Segundo ponto a ser destacado é
que existem agentes públicos, os quais são remunerados com dinheiro público, ou
seja, aquele pago por toda a população em impostos, taxas e tributos, que são
responsáveis por identificar os grupos vulnerabilizados e invisibilizados, por
medir o “tamanho das caixas” e por colocar sob os pés destes a fim de que todos
e todas consigam alcançar os frutos, inclusive os mais altos e melhores. Caso
haja ausência de “caixas”, que isso seja pleiteado, para as chefias imediatas,
conselhos municipais, canais de denúncia e/ou ouvidoria.

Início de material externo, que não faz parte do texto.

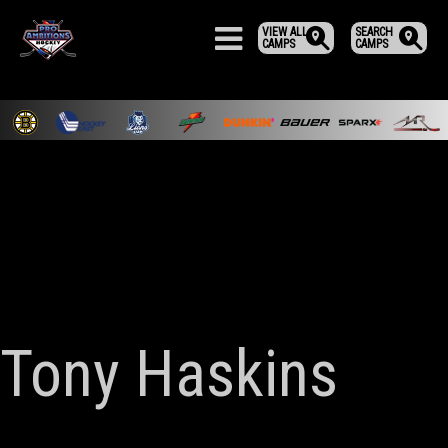
VIEW ALL
SEARCH
CAMPS
CAMPS
Tony Haskins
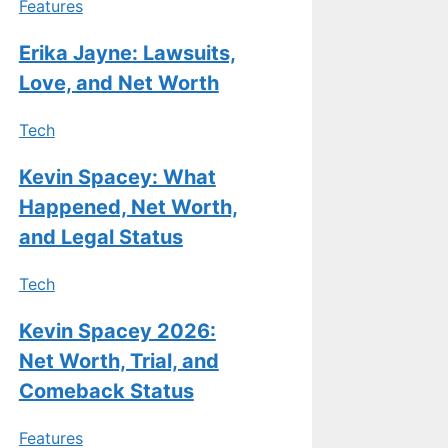
Features
Erika Jayne: Lawsuits,
Love, and Net Worth
Tech
Kevin Spacey: What
Happened, Net Worth,
and Legal Status
Tech
Kevin Spacey 2026:
Net Worth, Trial, and
Comeback Status
Features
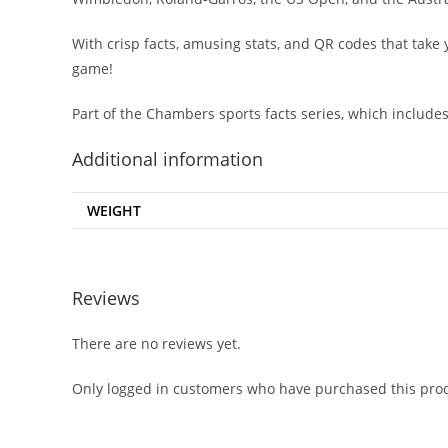
With crisp facts, amusing stats, and QR codes that take y
game!
Part of the Chambers sports facts series, which include
Additional information
WEIGHT
Reviews
There are no reviews yet.
Only logged in customers who have purchased this prod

Sendo assim, a equidade é um
instrumento para uma sociedade com justiça social, na qual o Estado tem sua
responsabilidade e o faz principalmente mediante o trabalho de agentes públicos
visando proporcionar oportunidades para quem não teve inicialmente as mesmas
condições. Isso dialoga com a frase de Marx quando diz “De cada um, de acordo
com suas habilidades, a cada um, de acordo com suas necessidades”. Atualmente,
existem inúmeras pessoas cujos direitos previstos na Constituição Federal de
1988 não estão sendo garantidos. Diversos são esses grupos: crianças e
adolescentes, população negra, mulheres, população LGBTQIA+, moradores de rua,
dentre tantos outros. Por isso, é justo que haja caixotes diferentes para que
todos peguem a maçã, afinal, todos contribuem para a manutenção do Estado, como
também, destes agentes públicos.
Por outro lado, a igualdade não
deve ser desconsiderada, pois como aceitar que algumas escolas tenham tantos
recursos e outras tão poucos? Como achar que é justo que escolas privadas devam
ensinar conhecimentos científicos e escolas públicas trabalhar apenas com conteúdo
elementares?
Continuando a metáfora entre
árvore e conhecimento, por que junto ao tronco da macieira não se acrescentou
uma escada? Afinal, muitas vezes, os melhores frutos estarão longe o bastante
da mão humana. E daí vem a provocação: precisa-se de uma educação que não
apenas promova equidade, como também igualdade, na distribuição de todos os frutos, em que tanto os de
fácil acesso, quanto os mais distantes (abstratos na linguagem pedagógica)
sejam compartilhados.
Portanto, para haver essa
condição da igualdade, o investimento na educação pública deve ser tomado como
prioridade e o Custo Aluno-Qualidade (CAQ) que é um valor que deve ser ampliado
para o desenvolvimento da educação. Prova de que os resultados educacionais do
setor público melhoram quando há investimento são os Institutos Federais que
atendem alunos de Ensino Médio e contam com uma estrutura de laboratórios e de
profissionais que possibilitam que as maçãs que estão nos galhos mais distantes
sejam acessadas.
Embora se saiba que o espaço
escolar também reproduz as exclusões da sociedade neoliberal sempre há uma
utopia para fugirmos de um presente que parece perpétuo. Numa sociedade em que
alguns plantam, mas outros comem; em que há toneladas de produção de alimento e
em contrapartida, milhares de pessoas que passam fome; em que a grande maioria
trabalha, enquanto uns poucos que lucram com as produções e riquezas; talvez
seja difícil imaginar que igualdade e equidade possam existir. Mas, nós
educadores, cidadãos ou agentes públicos, precisamos ao menos acreditar no
nosso potencial de pequenos agricultores que usam caixotes da equidade e não
abrem mão de sementes da árvore da igualdade, pois sabemos que muitas vingarão.
Ana Paula Ferreira,
mestre em Educação e
Rebeca Frederico
Fonseca, bacharel em Direito.
Texto publicado no Jornal da Cidade do dia 22 de setembro de 2022.